Pratik Chaudhari

Personal information
- Full name: Pratik Prabhakar Chaudhari
- Date of birth: 4 October 1989 (age 36)
- Place of birth: Kolkata, India
- Height: 1.86 m (6 ft 1 in)
- Position: Centre-back

Team information
- Current team: Jamshedpur
- Number: 4

Youth career
- Bank of India
- Union Bank of India

Senior career*
- Years: Team / Apps / (Gls)
- 2011–2013: Air India / 23 / (0)
- 2013–2014: Rangdajied United / 7 / (0)
- 2014–2015: Mohun Bagan / 0 / (0)
- 2016: Mumbai / 13 / (0)
- 2016: Kerala Blasters / 8 / (0)
- 2017: Mumbai / 9 / (0)
- 2017–2018: Delhi Dynamos / 11 / (0)
- 2018–2019: Jamshedpur / 9 / (0)
- 2019–2020: Mumbai City / 17 / (1)
- 2020–2022: Bengaluru / 32 / (1)
- 2022–: Jamshedpur / 60 / (2)

= Pratik Chaudhari =

Indian footballer (born 1989)

Pratik Prabhakar Chaudhari (প্রতীক চৌধুরী; born 4 October 1989) is an Indian professional footballer who plays as a defender for Indian Super League club Jamshedpur.

==Career==
===Early career===
Born in Sabarkantha, Gujarat, Chaudhari began his football career while still a student and while working as a call-center employee. While working the night shift, Chaudhari would play football for Bank of India and Union Bank of India. He soon joined professional I-League side Air India in 2011.

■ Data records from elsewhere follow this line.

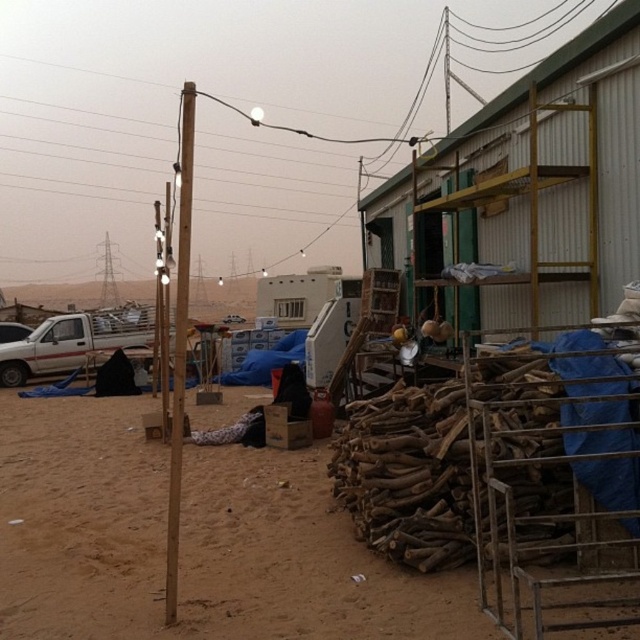 Does brown sandy dirt at lower left have a greater height compared to brown wooden pole at center?

No.

Who is positioned more to the right, brown sandy dirt at lower left or brown wooden pole at center?

brown sandy dirt at lower left is more to the right.

The width and height of the screenshot is (640, 640). What are the coordinates of `brown sandy dirt at lower left` in the screenshot? It's located at (192, 540).

Who is more forward, (58, 314) or (168, 534)?

Positioned in front is point (168, 534).

Describe the element at coordinates (72, 342) in the screenshot. The width and height of the screenshot is (640, 640). I see `white matte truck at left` at that location.

This screenshot has width=640, height=640. I want to click on white matte truck at left, so click(72, 342).

What do you see at coordinates (192, 540) in the screenshot? I see `brown sandy dirt at lower left` at bounding box center [192, 540].

Who is taller, brown sandy dirt at lower left or white matte truck at left?

white matte truck at left is taller.

Where is `brown sandy dirt at lower left`? brown sandy dirt at lower left is located at coordinates (192, 540).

In 2013, Chaudhari moved to another I-League side, Rangdajied United. He made his debut for the club on 22 September 2013 during their season opener against Prayag United. Chaudhari started and played 72 minutes as Rangdajied United lost 2–0. After the season ended, Chaudhari moved to Mohun Bagan, another I-League side.

===Mumbai and Kerala Blasters===
Prior to the 2015–16 season, Chaudhari returned to his birth city to play for I-League club Mumbai. During the season, he formed a formidable partnership with Son Min-chol.

After the season concluded, on 13 July 2016, Chaudhari signed with the Kerala Blasters of the Indian Super League. He made his debut for the club on 5 October 2016 against Atlético de Kolkata. He started and played the whole match as Kerala Blasters fell 1–0. Chaudhari then returned to Mumbai after the ISL season concluded on 24 December 2016.

===Delhi Dynamos===
On 23 July 2017, Chaudhari was selected in the 6th round of the 2017–18 ISL Players Draft by the Delhi Dynamos for the 2017–18 Indian Super League. He made his debut for the club during their opening match against Pune City on 22 November 2017. Partnering with Gabriel Cichero, the Dynamos managed to come out 3–2 winners.

===Jamshedpur===
After spending a season with Delhi Dynamos, Chaudhari signed for fellow ISL side Jamshedpur on 17 April 2018.

===Mumbai City===
On August 22, 2019 he joined Mumbai City FC. After one season he left the club on June 2, 2020.

===Bengaluru FC===
On June 3, 2020 he signed for ISL club Bengaluru FC.